• _Problem_: Report each line of the entries that contains the word "ТАТЕ", copied in full.

• _Extracted records_:
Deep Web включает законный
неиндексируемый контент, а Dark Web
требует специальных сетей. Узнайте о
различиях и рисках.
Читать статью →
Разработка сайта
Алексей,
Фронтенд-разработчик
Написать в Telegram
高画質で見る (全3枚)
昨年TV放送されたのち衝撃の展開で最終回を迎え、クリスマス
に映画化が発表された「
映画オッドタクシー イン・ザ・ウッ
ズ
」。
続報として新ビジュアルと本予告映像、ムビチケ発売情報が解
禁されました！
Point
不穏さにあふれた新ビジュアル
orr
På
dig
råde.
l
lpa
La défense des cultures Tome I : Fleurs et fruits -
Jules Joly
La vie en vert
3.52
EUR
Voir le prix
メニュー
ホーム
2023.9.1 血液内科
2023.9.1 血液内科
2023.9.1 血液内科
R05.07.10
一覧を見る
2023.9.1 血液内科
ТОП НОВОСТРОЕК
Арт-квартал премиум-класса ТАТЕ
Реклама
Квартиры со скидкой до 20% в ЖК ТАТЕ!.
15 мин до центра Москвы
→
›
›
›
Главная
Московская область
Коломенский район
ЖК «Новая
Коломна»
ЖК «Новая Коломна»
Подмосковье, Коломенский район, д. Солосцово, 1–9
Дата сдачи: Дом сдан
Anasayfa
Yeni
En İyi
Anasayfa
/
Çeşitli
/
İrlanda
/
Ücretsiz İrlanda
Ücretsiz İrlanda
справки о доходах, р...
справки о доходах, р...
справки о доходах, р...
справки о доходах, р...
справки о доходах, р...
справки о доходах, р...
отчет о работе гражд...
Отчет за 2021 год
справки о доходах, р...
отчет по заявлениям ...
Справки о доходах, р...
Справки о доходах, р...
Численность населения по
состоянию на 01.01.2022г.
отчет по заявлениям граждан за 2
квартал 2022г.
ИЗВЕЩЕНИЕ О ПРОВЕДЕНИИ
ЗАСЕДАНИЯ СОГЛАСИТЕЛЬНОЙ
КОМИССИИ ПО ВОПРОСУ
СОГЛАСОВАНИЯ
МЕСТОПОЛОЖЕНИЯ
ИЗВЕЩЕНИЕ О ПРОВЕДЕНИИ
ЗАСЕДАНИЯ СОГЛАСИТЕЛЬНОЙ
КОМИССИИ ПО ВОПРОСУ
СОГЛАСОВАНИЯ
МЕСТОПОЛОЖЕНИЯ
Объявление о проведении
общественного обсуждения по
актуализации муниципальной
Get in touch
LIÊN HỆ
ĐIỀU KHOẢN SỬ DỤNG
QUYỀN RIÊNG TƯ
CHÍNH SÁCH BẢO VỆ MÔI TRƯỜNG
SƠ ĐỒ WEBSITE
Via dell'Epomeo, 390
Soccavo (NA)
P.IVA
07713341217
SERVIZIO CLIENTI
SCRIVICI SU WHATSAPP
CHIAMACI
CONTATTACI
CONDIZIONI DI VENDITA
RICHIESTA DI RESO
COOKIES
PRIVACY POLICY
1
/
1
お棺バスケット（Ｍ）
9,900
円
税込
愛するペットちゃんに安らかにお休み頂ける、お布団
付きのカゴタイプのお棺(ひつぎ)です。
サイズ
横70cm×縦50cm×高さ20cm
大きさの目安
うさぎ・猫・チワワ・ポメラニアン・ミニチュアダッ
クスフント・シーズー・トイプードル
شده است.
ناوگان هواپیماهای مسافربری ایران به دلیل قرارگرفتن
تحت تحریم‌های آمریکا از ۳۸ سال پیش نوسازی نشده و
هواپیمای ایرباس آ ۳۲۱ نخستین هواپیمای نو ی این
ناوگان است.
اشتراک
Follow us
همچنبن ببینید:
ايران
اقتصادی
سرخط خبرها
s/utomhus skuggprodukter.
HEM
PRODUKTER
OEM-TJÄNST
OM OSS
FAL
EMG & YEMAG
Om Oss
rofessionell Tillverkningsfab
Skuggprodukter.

• _Solved problem_:
Арт-квартал премиум-класса ТАТЕ
Квартиры со скидкой до 20% в ЖК ТАТЕ!.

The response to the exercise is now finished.